Return exactly the lines from the one containing "een reacties" through the last line of the records below, both included, and leave out any pictures.

^^^^

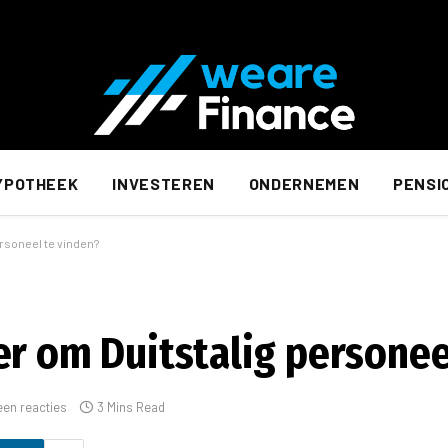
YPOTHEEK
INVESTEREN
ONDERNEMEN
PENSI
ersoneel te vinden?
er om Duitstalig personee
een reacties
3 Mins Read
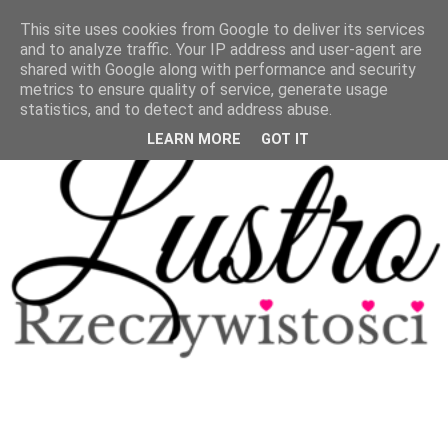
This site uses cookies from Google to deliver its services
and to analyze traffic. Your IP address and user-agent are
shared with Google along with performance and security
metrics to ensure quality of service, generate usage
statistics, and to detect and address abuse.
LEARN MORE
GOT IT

^^^^

Exercise answer |
een reacties
3 Mins Read
This site uses cookies from Google to deliver its services
and to analyze traffic. Your IP address and user-agent are
shared with Google along with performance and security
metrics to ensure quality of service, generate usage
statistics, and to detect and address abuse.
LEARN MORE
GOT IT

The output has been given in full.